Cumhuriyet'i Sabetaycılar mı kurdu?
Abone olProf. Dr. Mete Tunçay, bugün yaşanan Anadolu-Rumelilik kavgasının kökünün yakın geçmişimizde olduğunu söyledi.
İNTERNETHABER
Türkiye'de Sol Akımlar ve geçtiğimiz günlmerde dördüncü baskısı
yapılan Türkiye Cumhuriyeti'nde Tek Parti Yönetiminin Kurulması
isimli kitaplarıyla Türkiye'nin yakın dönem siyasi düşünceler
tarihin araştırılmasına ve erken Cumhuriyet döneminin anlaşılmasına
büyük katkıda bulunan Prof. Dr. Mete Tunçay, Taraf
Gazetesi'nden Neşe Düzel'le yaptığı söyleşinin
ikinci bölümü yayınlandı.
LAİKLİK SABETAYCILIKTA ETKİLİ OLDU
Neşe Düzel'in "Cumhuriyet'i Sabetaycılar mı
kurdu?" sorusuna Prof. Dr. Mete Tunçay'ın verdiği yanıt
ilginç: "Yok canım. Böyle bir şey söylemenin manası yok.

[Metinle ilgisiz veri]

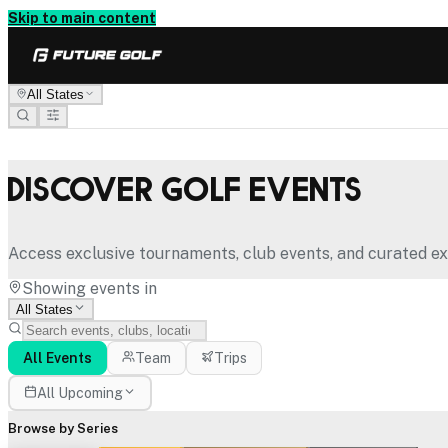
Skip to main content
All States
Discover Golf Events
Access exclusive tournaments, club events, and curated ex
Showing events in
All States
All Events
Team
Trips
All Upcoming
Browse by Series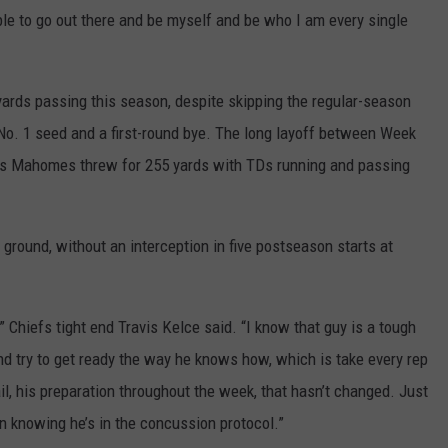
 able to go out there and be myself and be who I am every single
rds passing this season, despite skipping the regular-season
 No. 1 seed and a first-round bye. The long layoff between Week
 as Mahomes threw for 255 yards with TDs running and passing
ground, without an interception in five postseason starts at
” Chiefs tight end Travis Kelce said. “I know that guy is a tough
and try to get ready the way he knows how, which is take every rep
ail, his preparation throughout the week, that hasn’t changed. Just
n knowing he’s in the concussion protocol.”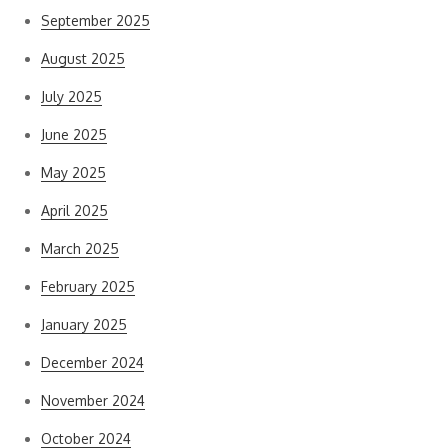
September 2025
August 2025
July 2025
June 2025
May 2025
April 2025
March 2025
February 2025
January 2025
December 2024
November 2024
October 2024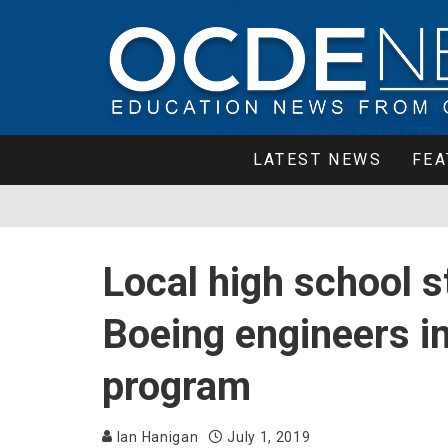
LATEST NEWS
FEA
Local high school s
Boeing engineers i
program
Ian Hanigan
July 1, 2019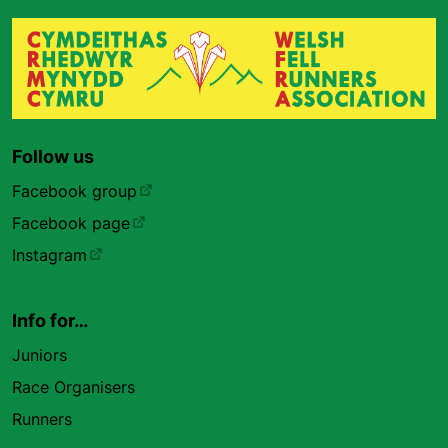
Follow us
Facebook group
Facebook page
Instagram
Info for…
Juniors
Race Organisers
Runners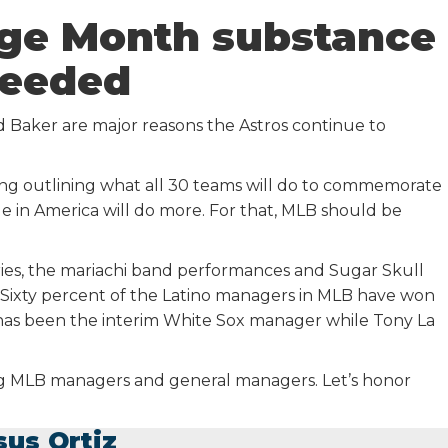
age Month substance
eeded
 Baker are major reasons the Astros continue to
ing outlining what all 30 teams will do to commemorate
e in America will do more. For that, MLB should be
es, the mariachi band performances and Sugar Skull
. Sixty percent of the Latino managers in MLB have won
o has been the interim White Sox manager while Tony La
ong MLB managers and general managers. Let’s honor
sus Ortiz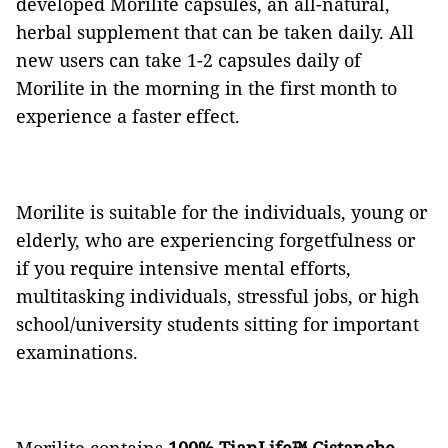
developed Morilite capsules, an all-natural,
herbal supplement that can be taken daily. All
new users can take 1-2 capsules daily of
Morilite in the morning in the first month to
experience a faster effect.
Morilite is suitable for the individuals, young or
elderly, who are experiencing forgetfulness or
if you require intensive mental efforts,
multitasking individuals, stressful jobs, or high
school/university students sitting for important
examinations.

Sabetay kökenli insanların laiklik anlayışımızın gelişmesinde
etkisi oldu. Ki, bunlar Cumhuriyet'te sorumlu makamlara
getirildiler.
İşte röportajın tam metni:
NEŞE DÜZEL: ‘Milli Mücadele’de, insanları Türk milliyetçiliği adına
harekete geçirmek mümkün değildi... Milli Mücadele tamamen İslam
dininin istismarına dayanan bir şekilde kuruldu...’ dediniz. Milli
Mücadele dini nasıl istismar etti?
METE TUNÇAY: Mesela... Anadolu ve Rumeli Müdafaa-i
Hukuk Cemiyeti, memleketteki bütün İslam yurttaşları ‘tabii aza’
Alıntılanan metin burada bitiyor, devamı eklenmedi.